ちなみに実行委員の立候補を聞いてみたところ真っ先に挙手したのが須永だった。理由は言うまでもなくそういう目的なのだろうが、それ以外に挙げる人がいなかったので男子はあっさりと須永に決定していた。
ちなみに女子は八千代。とりあえず普通の文化祭が開催されないことは分かってしまったクラス御一行。
影月学園にもクラス別に出し物があり、お化け屋敷や喫茶店が定番となっている。ちなみに去年の水裟たちのクラスはお化け屋敷だった。といっても水裟は衣装を作るくらいしかやっていないが。
「メイド喫茶! 意義あるか!」
みんなの意見を聞く前にいきなり須永が大声で言う。やはりそういう目的だった。
メイド喫茶。毎年どこか一つのクラスは実行しているが、美人やブスが様々な学校でやるのは凄い、というのが水裟の毎年の思いだった。メイド喫茶に賛成する奴は自分が可愛いとでも思っているのだろうか。
「賛成!」
そんなことを考えていたら、一人の女子が勢いよく挙手をした。紗由里だ。別にブサイクというわけではないが、元気よく手を挙げる意味が分からなかった。他ならぬ、クラス全員が。
「良く言った、半田。座って良し」
「ありがとうございます!」
須永は腕を組み、頷きながらそう言った。座って良しって……みんな座ってるんだけど、は禁句。
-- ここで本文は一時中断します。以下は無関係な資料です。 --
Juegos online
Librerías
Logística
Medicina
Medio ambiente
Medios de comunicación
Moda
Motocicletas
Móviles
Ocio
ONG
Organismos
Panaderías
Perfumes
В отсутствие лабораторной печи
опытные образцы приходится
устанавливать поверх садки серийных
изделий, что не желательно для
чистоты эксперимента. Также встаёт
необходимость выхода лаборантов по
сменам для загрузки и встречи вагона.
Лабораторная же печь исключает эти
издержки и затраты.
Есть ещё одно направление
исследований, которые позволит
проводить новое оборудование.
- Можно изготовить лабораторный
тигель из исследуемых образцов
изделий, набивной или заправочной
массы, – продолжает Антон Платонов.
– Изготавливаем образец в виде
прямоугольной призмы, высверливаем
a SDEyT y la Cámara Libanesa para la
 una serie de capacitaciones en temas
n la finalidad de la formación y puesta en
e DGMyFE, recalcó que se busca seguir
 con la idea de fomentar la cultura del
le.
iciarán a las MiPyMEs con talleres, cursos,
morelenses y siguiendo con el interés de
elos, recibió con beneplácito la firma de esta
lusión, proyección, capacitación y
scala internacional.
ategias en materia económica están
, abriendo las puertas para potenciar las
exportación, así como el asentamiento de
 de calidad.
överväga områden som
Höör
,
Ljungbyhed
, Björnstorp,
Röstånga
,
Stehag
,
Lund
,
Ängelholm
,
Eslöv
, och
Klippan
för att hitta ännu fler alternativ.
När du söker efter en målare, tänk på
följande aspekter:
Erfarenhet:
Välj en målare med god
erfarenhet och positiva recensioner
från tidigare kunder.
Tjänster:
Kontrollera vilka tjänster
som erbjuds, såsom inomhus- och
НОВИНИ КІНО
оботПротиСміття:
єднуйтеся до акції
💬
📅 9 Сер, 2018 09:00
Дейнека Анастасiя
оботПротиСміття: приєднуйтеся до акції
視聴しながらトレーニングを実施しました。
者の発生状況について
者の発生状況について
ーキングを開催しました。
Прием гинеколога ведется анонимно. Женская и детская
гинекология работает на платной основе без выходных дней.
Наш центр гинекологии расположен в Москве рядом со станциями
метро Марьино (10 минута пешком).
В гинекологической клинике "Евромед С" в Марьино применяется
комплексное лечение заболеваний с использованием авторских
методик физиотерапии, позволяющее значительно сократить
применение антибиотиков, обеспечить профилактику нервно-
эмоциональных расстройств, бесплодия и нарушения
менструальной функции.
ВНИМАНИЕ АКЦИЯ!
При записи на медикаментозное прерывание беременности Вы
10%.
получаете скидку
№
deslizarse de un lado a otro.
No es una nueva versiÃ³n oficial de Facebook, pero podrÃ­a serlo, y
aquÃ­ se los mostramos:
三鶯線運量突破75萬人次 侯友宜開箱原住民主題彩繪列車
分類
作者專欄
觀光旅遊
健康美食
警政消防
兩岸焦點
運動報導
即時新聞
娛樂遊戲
はっきりとお礼を言って着席する紗由里。その一瞬、水裟のほうを見てニヤリと笑った。そこで水裟以外のクラスメイトが理解したのだ。水裟のメイド服姿が見たいんだ、と。
その他にも須永と同類のような男子共は元気に挙手をし、もうすぐ半分を超えそうというところまで来ていた。このままでは非常にまずい。このままメイド喫茶なんて非常にまずい。
「はい!」
そんなことを水裟が考えていると、雛流が元気よく挙手した。これは賛成というようなものではない。明らかに新たな意見を出そうとしている。
「書道の展示がいいと思います!」
水裟は心の中でよくやったぞ雛流! と言った。字を書いてクラスに貼っておく。接客などしなくていい。これほど楽で楽しいものは他にない、という水裟。
「つまんない女だな」
しかし須永もひるまない。なんて強い敵なんだ。
次第に押されていったのは雛流で、とうとう力尽き、着席してしまった。雛流でも勝てないなんて、なんて強いんだ須永。水裟はちょっとだけ驚いていた。
こうして、3-Eの出し物はメイド喫茶という暗黒のものに決まったのだった。